# Yugoslavian home-grown air superiority fighter



## Aggie08 (Dec 6, 2007)

Novi Avion - Wikipedia, the free encyclopedia

Novi Avion

The Novi Avion is a 4th-generation, supersonic multirole fighter jet of cropped delta-canard platform, which was designed by Yugoslavia but cancelled just before production began.

Development
The project was started in the mid-1980s in order to make Yugoslavia fully self-sufficient in the manufacture of military equipment, and air superiority fighter jets were the only thing that Yugoslavia still had to import, having obtained the capability to build all other military equipment (tanks, light attack jets, submarines, etc) by the 1980s. When Yugoslavia disintegrated in 1991, the project was cancelled, since the break-up of the country made the financial resources necessary to start production of the plane unavailable. The design was approximately one year from completion at the time of cancellation, and design of some production facilities and prototypes of some parts such as the cockpit had already been built. Had it not been cancelled, it would have had its first flight in 1992, and entered service some time in the mid or late 1990s. The work was undertaken by the Vazduhoplovno Tehnicki Institut (VTI) ("Aeronautical Technical Institute") of Belgrade, Yugoslavia's main military-technical institute.
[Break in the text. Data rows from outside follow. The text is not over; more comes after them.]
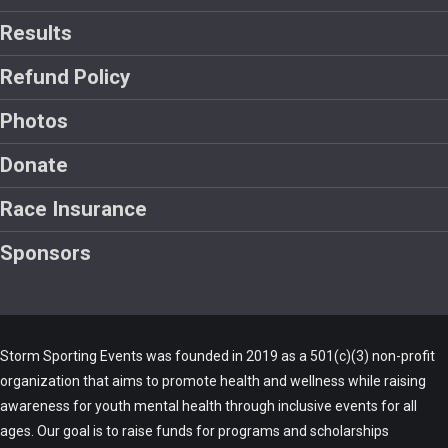
Results
Refund Policy
Photos
Donate
Race Insurance
Sponsors
Storm Sporting Events was founded in 2019 as a 501(c)(3) non-profit
organization that aims to promote health and wellness while raising
awareness for youth mental health through inclusive events for all
ages. Our goal is to raise funds for programs and scholarships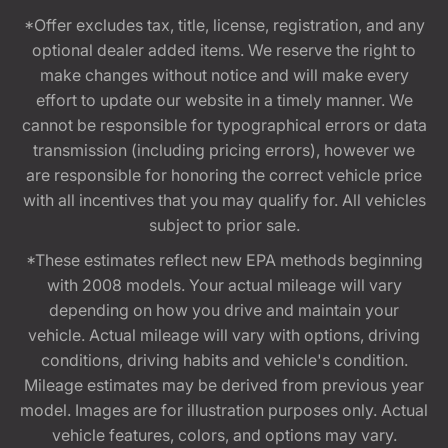
*Offer excludes tax, title, license, registration, and any
optional dealer added items. We reserve the right to
make changes without notice and will make every
effort to update our website in a timely manner. We
cannot be responsible for typographical errors or data
transmission (including pricing errors), however we
are responsible for honoring the correct vehicle price
with all incentives that you may qualify for. All vehicles
subject to prior sale.
*These estimates reflect new EPA methods beginning
with 2008 models. Your actual mileage will vary
depending on how you drive and maintain your
vehicle. Actual mileage will vary with options, driving
conditions, driving habits and vehicle's condition.
Mileage estimates may be derived from previous year
model. Images are for illustration purposes only. Actual
vehicle features, colors, and options may vary.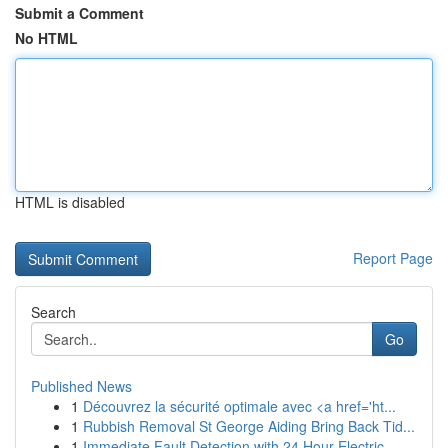
Submit a Comment
No HTML
HTML is disabled
Report Page
Search
Go
Published News
1
Découvrez la sécurité optimale avec <a href='ht...
1
Rubbish Removal St George Aiding Bring Back Tid...
1
Immediate Fault Detection with 24 Hour Electric...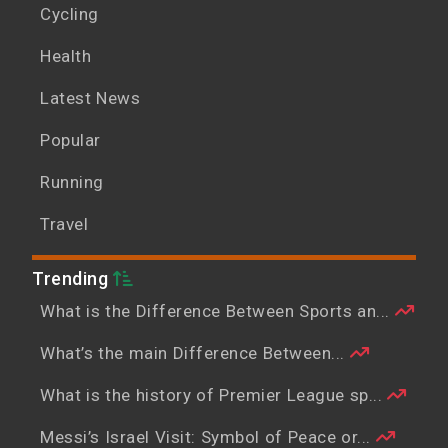
Cycling
Health
Latest News
Popular
Running
Travel
Trending
What is the Difference Between Sports an...
What’s the main Difference Between...
What is the history of Premier League sp...
Messi’s Israel Visit: Symbol of Peace or...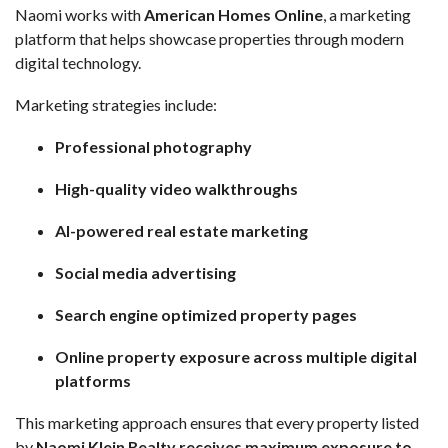
Naomi works with
American Homes Online
, a marketing
platform that helps showcase properties through modern
digital technology.
Marketing strategies include:
Professional photography
High-quality video walkthroughs
AI-powered real estate marketing
Social media advertising
Search engine optimized property pages
Online property exposure across multiple digital
platforms
This marketing approach ensures that every property listed
by
Naomi Klein Realty receives maximum exposure to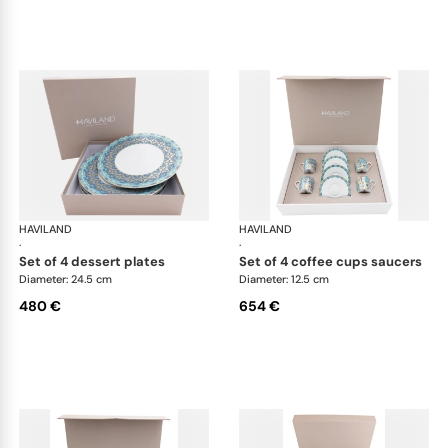
HAVILAND
Portofino
HAVILAND
Por
·
·
set of 4 dessert plates
set of 4 coffee cups saucers
Diameter: 24.5 cm
Diameter: 12.5 cm
480 €
654 €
Yugoslavia expected to build approximately 150 of these planes to replace its MiG-21s and J-21 Jastrebs, and a sale of several hundred Novi Avions on the world market was also expected. The term Novi Avion, which was used to describe the project, means "new aircraft" in Serbo-Croatian, although the aircraft would have received a proper designation upon entering service.

Design
The Novi Avion most closely resembled the French Rafale, although it was smaller and had only one engine. It was designed to fill many roles, including air superiority, interception, reconnaissance, ground attack, and anti-ship attack. Maximum speed was just under Mach 2. Super-maneuverability at both supersonic and subsonic speeds was a priority, and a major portion of the airframe was to be composed of composites. The design was to incorporate a number of features to lower its radar cross section, although it would not have been a true stealth aircraft. The aircraft was to carry an advanced ECM/ECCM suite. It was an all-Yugoslav design, not based on any foreign plane, although France was providing some assistance with the design of the most complex parts that Yugoslavia had no experience with, such as a multipurpose radar. The engine was to be the French Snecma M88, the same engine used in the Rafale. Most of the weapons it would have carried would probably have been either French weapons, or built with French assistance.

Specifications
General characteristics
Crew: 1 
Length: 13.75 m () 
Wingspan: 8.00 m () 
Height: 4.87 m () 
Wing area: 30 m² () 
Empty weight: 6247 kg () 
Loaded weight: 446.67 kg/m² () 
Max takeoff weight: 13,400 kg () 
Powerplant: 1× Snecma M88 turbofan 
Performance
Maximum speed: Mach 1.85 
Range: 3765 km () 
Service ceiling: 15,000 m () 
Rate of climb: 15,000 m/min () 
Armament
1x 30 mm 
11 hardpoints, including 2 for wingtip infrared air-air missiles. 
Avionics
nose-mounted radar. 
digital flight control system 
multi-function nav/attack system 
secure communications 
advanced cockpit displays 

References
Aerosvet Magazine 
Janes All the World's Aircraft


----------



## Bf109_g (Dec 7, 2007)

What would have happened if they'd gone up against American jet fighters Aggie?


----------



## Aggie08 (Dec 7, 2007)

It seems very similar to the Rafale, and they said themselves it would have French weapons and so I assume they received design cues as well. The Rafale is a fine fighter so anything spawned as on offshoot must have some muscle, but I can only assume American fighters would not have any problems with it.


----------



## Milos Sijacki (Dec 14, 2007)

Thanks for posting that. Wish it had flown.


----------